Anthony Hopkins ve Jonathan Price’in iki papaya hayat verdiği The Two Popes başarılı yönetmen Fernando Meirelles’in biyografik filmi. Gerçek hayat hikayesine dayanan film bizi başından sonuna ayakta tutan bir ritme sahip, zaman zaman diyalogların ritmi yavaşlatma riskine rağmen filmin konusu hala hepimiz için de sıcak olan kilisenin skandallarına da dayandığı için seyircinin dikkatini kendine toplayabiliyor rahatlıkla. Bir Netflix filminin otosansüründen nasibini aldığını anladığımız The Two Popes anlatımıyla bizi skandalların ayrıntılarını öğrenme merakından uzaklaştırıp dikkatimizi iki papanın iletişiminin dayandığı dinamiklere çekiyor. Bu noktada da eski ile yeni zihniyet arasındaki farkın altı çiziliyor diyebiliriz.
Eskinin gerek flashbacklerle anlatımı gerekse Pope Benedict üzerinden zihniyet olarak eskinin gösterilişinde seyircinin mesafe almasına sebep olan yöntemler kullanılmış. Ama bir yandan da karşılıklı günah çıkarma seanslarıyla geçmişlerinden kopmadan onların izinde değişmeyi irdeliyor film. Benedict ile Francis’in ilk konuşmalarından birisinde Benedict’in değişimi taviz vermek olarak tanımlıyorken film boyunca değişen kendisi oluyor. Francis’in gençliğine döndüğümüz zamanlarda onun zor bir dönemde yanlış kararlar vererek ve bedeller ödeyerek değiştiğini görürken film boyunca Benedict’in zorlu döneminin bugün olduğunu görüyoruz, bu noktada da Francis ona yol gösterici olup değişiminde destekçi oluyor.
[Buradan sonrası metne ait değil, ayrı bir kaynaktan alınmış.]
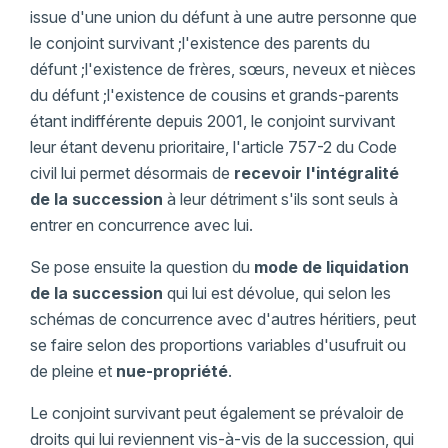
issue d'une union du défunt à une autre personne que
le conjoint survivant ;l'existence des parents du
défunt ;l'existence de frères, sœurs, neveux et nièces
du défunt ;l'existence de cousins et grands-parents
étant indifférente depuis 2001, le conjoint survivant
leur étant devenu prioritaire, l'article 757-2 du Code
civil lui permet désormais de
recevoir l'intégralité
de la succession
à leur détriment s'ils sont seuls à
entrer en concurrence avec lui.
Se pose ensuite la question du
mode de liquidation
de la succession
qui lui est dévolue, qui selon les
schémas de concurrence avec d'autres héritiers, peut
se faire selon des proportions variables d'usufruit ou
de pleine et
nue-propriété
.
Le conjoint survivant peut également se prévaloir de
droits qui lui reviennent vis-à-vis de la succession, qui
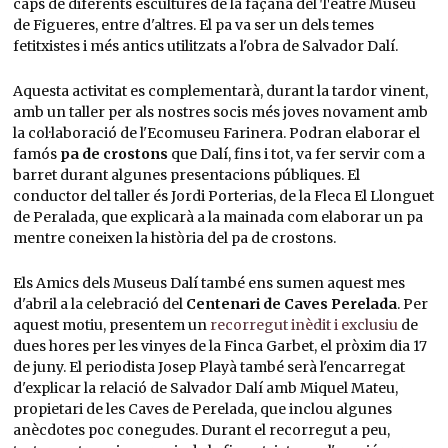
caps de diferents escultures de la façana del Teatre Museu
de Figueres, entre d'altres. El pa va ser un dels temes
fetitxistes i més antics utilitzats a l'obra de Salvador Dalí.
Aquesta activitat es complementarà, durant la tardor vinent,
amb un taller per als nostres socis més joves novament amb
la col·laboració de l'Ecomuseu Farinera. Podran elaborar el
famós
pa de crostons
que Dalí, fins i tot, va fer servir com a
barret durant algunes presentacions públiques. El
conductor del taller és Jordi Porterias, de la Fleca El Llonguet
de Peralada, que explicarà a la mainada com elaborar un pa
mentre coneixen la història del pa de crostons.
Els Amics dels Museus Dalí també ens sumen aquest mes
d'abril a la celebració del
Centenari de Caves Perelada
. Per
aquest motiu, presentem un
recorregut inèdit i exclusiu
de
dues hores per les vinyes de la Finca Garbet, el pròxim dia 17
de juny. El periodista Josep Playà també serà l'encarregat
d'explicar la relació de Salvador Dalí amb Miquel Mateu,
propietari de les Caves de Perelada, que inclou algunes
anècdotes poc conegudes. Durant el recorregut a peu,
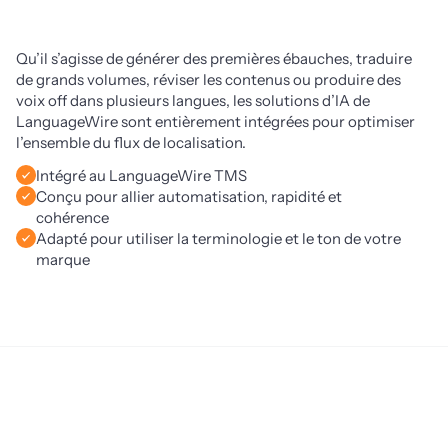
Qu’il s’agisse de générer des premières ébauches, traduire 
de grands volumes, réviser les contenus ou produire des 
voix off dans plusieurs langues, les solutions d’IA de 
LanguageWire sont entièrement intégrées pour optimiser 
l’ensemble du flux de localisation.
Intégré au LanguageWire TMS
Conçu pour allier automatisation, rapidité et
cohérence
Adapté pour utiliser la terminologie et le ton de votre
marque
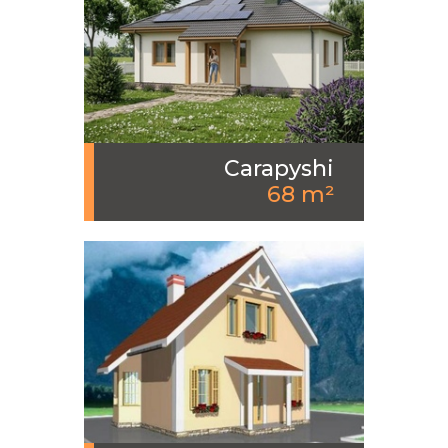
Carapyshi
68 m²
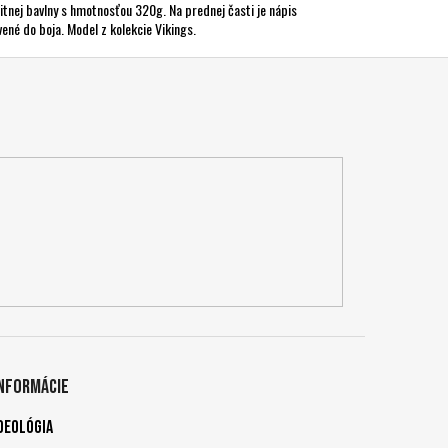
itnej bavlny s hmotnosťou 320g. Na prednej časti je nápis
ené do boja. Model z kolekcie Vikings.
Informácie
deológia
Eski ve yeniden ziyade bir iktidar sorgulaması da içeriyor film. Francis Arjantin’de diktatörlük dönemini deneyimlemiş birisi olarak iktidar ve mekanizmalarına hakim izlenimi bırakıyor bizde, bunu bilgeliğinden rahatlıkla anlayabiliyoruz. Bu noktada söylediği bir sözü aklımdan çıkaramıyorum: “diktatörler zayıflıklarımızı ortaya çıkarır.” Bir dönemi incelerken diktatörü tam sorumlu kılmak elbette çok kolay bir şey ama o noktada diğerlerinin de alması gereken sorumlulukları da sorgulamak gerekiyor. Francis’in kendi geçmişinde yüzleştiği en temel şey de bu sorumluluğu, yerine getiremediği sorumluluğu, kendi deyişiyle zayıflığı. Dikta rejimlerinin kuralları ve adından da anlaşılacağı üzere dikteleri vardır, bunlara göre yaşamak ya da bunları sorgulamak önemli bir ayrım. Elbette bazen de elimizden gelenler yeterli olamıyor, aynı Francis’in hayatında olduğu gibi.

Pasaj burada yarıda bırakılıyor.